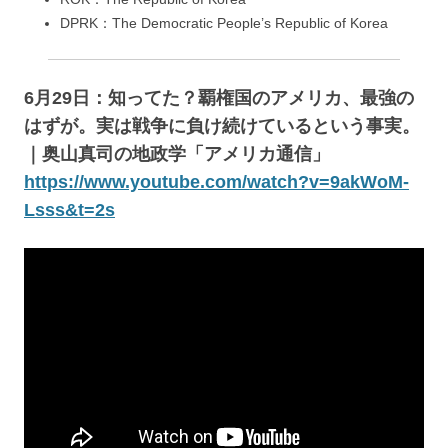
DPRK：The Democratic People’s Republic of Korea
6月29日：知ってた？覇権国のアメリカ、最強の
はずが。実は戦争に負け続けているという事実。
｜奥山真司の地政学「アメリカ通信」
https://www.youtube.com/watch?v=9akWoM-
Lsss&t=2s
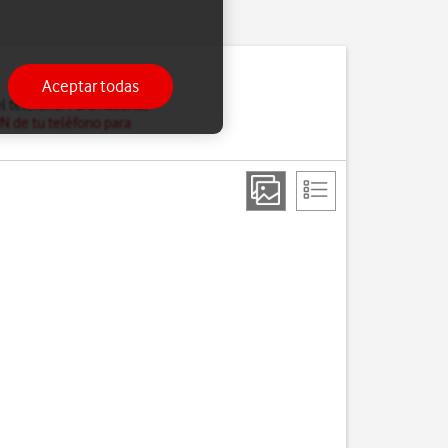
Aceptar todas
l teléfono. Para hacerlo,
PN de tu teléfono para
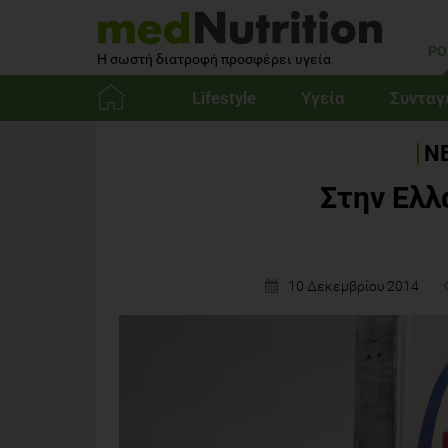
PO
Η σωστή διατροφή προσφέρει υγεία
Lifestyle
Υγεία
Συνταγ
Αρχική
ΝΕ
Στην Ελλ
10 Δεκεμβρίου 2014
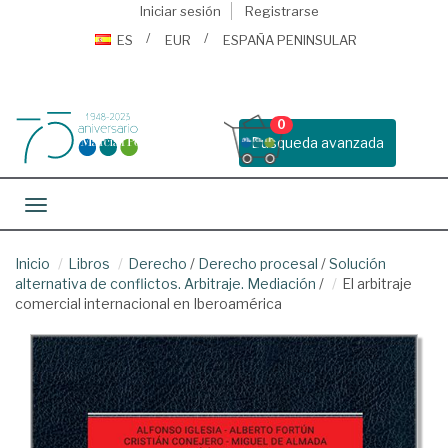
Iniciar sesión
Registrarse
ES
EUR
ESPAÑA PENINSULAR
0
Busqueda avanzada
Toggle navigation
Inicio
Libros
Derecho
/
Derecho procesal
/
Solución
alternativa de conflictos. Arbitraje. Mediación
/
El arbitraje
comercial internacional en Iberoamérica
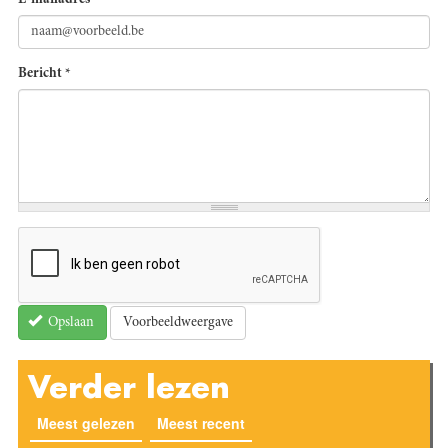
E-mailadres
*
Bericht
*
Voorbeeldweergave
Opslaan
Verder lezen
Meest gelezen
(actieve tabblad)
Meest recent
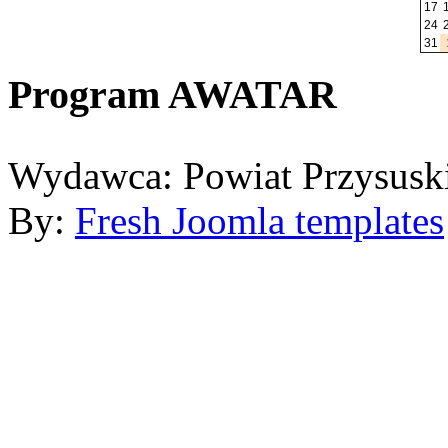
17
24
31
Program AWATAR
Wydawca: Powiat Przysusk
By:
Fresh Joomla templates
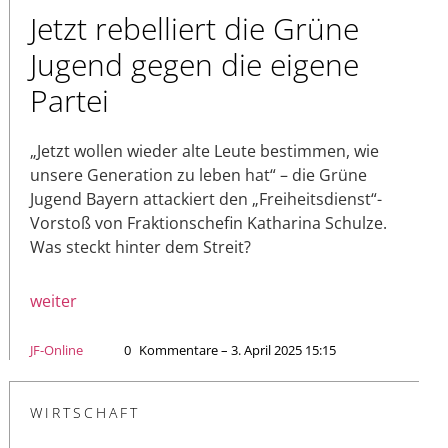
Jetzt rebelliert die Grüne
Jugend gegen die eigene
Partei
„Jetzt wollen wieder alte Leute bestimmen, wie
unsere Generation zu leben hat“ – die Grüne
Jugend Bayern attackiert den „Freiheitsdienst“-
Vorstoß von Fraktionschefin Katharina Schulze.
Was steckt hinter dem Streit?
weiter
JF-Online
0
Kommentare – 3. April 2025 15:15
WIRTSCHAFT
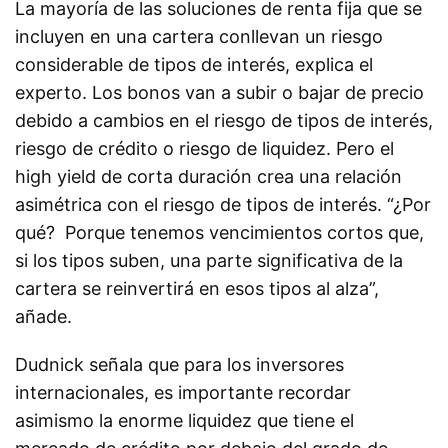
La mayoría de las soluciones de renta fija que se
incluyen en una cartera conllevan un riesgo
considerable de tipos de interés, explica el
experto. Los bonos van a subir o bajar de precio
debido a cambios en el riesgo de tipos de interés,
riesgo de crédito o riesgo de liquidez. Pero el
high yield de corta duración crea una relación
asimétrica con el riesgo de tipos de interés. “¿Por
qué? Porque tenemos vencimientos cortos que,
si los tipos suben, una parte significativa de la
cartera se reinvertirá en esos tipos al alza”,
añade.
Dudnick señala que para los inversores
internacionales, es importante recordar
asimismo la enorme liquidez que tiene el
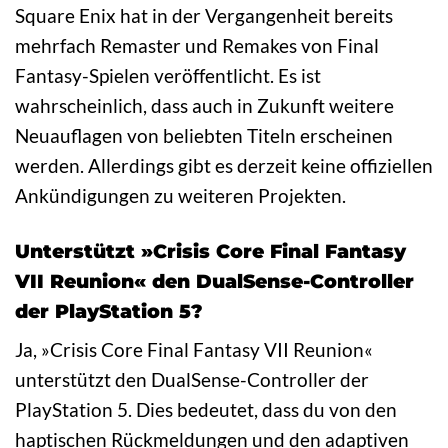
Square Enix hat in der Vergangenheit bereits
mehrfach Remaster und Remakes von Final
Fantasy-Spielen veröffentlicht. Es ist
wahrscheinlich, dass auch in Zukunft weitere
Neuauflagen von beliebten Titeln erscheinen
werden. Allerdings gibt es derzeit keine offiziellen
Ankündigungen zu weiteren Projekten.
Unterstützt »Crisis Core Final Fantasy
VII Reunion« den DualSense-Controller
der PlayStation 5?
Ja, »Crisis Core Final Fantasy VII Reunion«
unterstützt den DualSense-Controller der
PlayStation 5. Dies bedeutet, dass du von den
haptischen Rückmeldungen und den adaptiven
▬▬▬▬▬▬
- **YOUR ASSIGNMENT**
Each entry above should be copied word for word, with the images omitted.

- **SOLVED PROBLEM**
DPRK：The Democratic People’s Republic of Korea
6月29日：知ってた？覇権国のアメリカ、最強の
はずが。実は戦争に負け続けているという事実。
｜奥山真司の地政学「アメリカ通信」
https://www.youtube.com/watch?v=9akWoM-
Lsss&t=2s
Aceptar todas
l teléfono. Para hacerlo,
PN de tu teléfono para
PO
Η σωστή διατροφή προσφέρει υγεία
Lifestyle
Υγεία
Συνταγ
Αρχική
ΝΕ
Στην Ελλ
10 Δεκεμβρίου 2014
Iniciar sesión
Registrarse
ES
EUR
ESPAÑA PENINSULAR
0
Busqueda avanzada
Toggle navigation
Inicio
Libros
Derecho
/
Derecho procesal
/
Solución
alternativa de conflictos. Arbitraje. Mediación
/
El arbitraje
comercial internacional en Iberoamérica
E-mailadres
*
Bericht
*
Voorbeeldweergave
Opslaan
Verder lezen
Meest gelezen
(actieve tabblad)
Meest recent
17
24
31
Program AWATAR
Wydawca: Powiat Przysusk
By:
Fresh Joomla templates
Jetzt rebelliert die Grüne
Jugend gegen die eigene
Partei
„Jetzt wollen wieder alte Leute bestimmen, wie
unsere Generation zu leben hat“ – die Grüne
Jugend Bayern attackiert den „Freiheitsdienst“-
Vorstoß von Fraktionschefin Katharina Schulze.
Was steckt hinter dem Streit?
weiter
JF-Online
0
Kommentare – 3. April 2025 15:15
WIRTSCHAFT
La mayoría de las soluciones de renta fija que se
incluyen en una cartera conllevan un riesgo
considerable de tipos de interés, explica el
experto. Los bonos van a subir o bajar de precio
debido a cambios en el riesgo de tipos de interés,
riesgo de crédito o riesgo de liquidez. Pero el
high yield de corta duración crea una relación
asimétrica con el riesgo de tipos de interés. “¿Por
qué? Porque tenemos vencimientos cortos que,
si los tipos suben, una parte significativa de la
cartera se reinvertirá en esos tipos al alza”,
añade.
Dudnick señala que para los inversores
internacionales, es importante recordar
asimismo la enorme liquidez que tiene el
Square Enix hat in der Vergangenheit bereits
mehrfach Remaster und Remakes von Final
Fantasy-Spielen veröffentlicht. Es ist
wahrscheinlich, dass auch in Zukunft weitere
Neuauflagen von beliebten Titeln erscheinen
werden. Allerdings gibt es derzeit keine offiziellen
Ankündigungen zu weiteren Projekten.
Unterstützt »Crisis Core Final Fantasy
VII Reunion« den DualSense-Controller
der PlayStation 5?
Ja, »Crisis Core Final Fantasy VII Reunion«
unterstützt den DualSense-Controller der
PlayStation 5. Dies bedeutet, dass du von den
haptischen Rückmeldungen und den adaptiven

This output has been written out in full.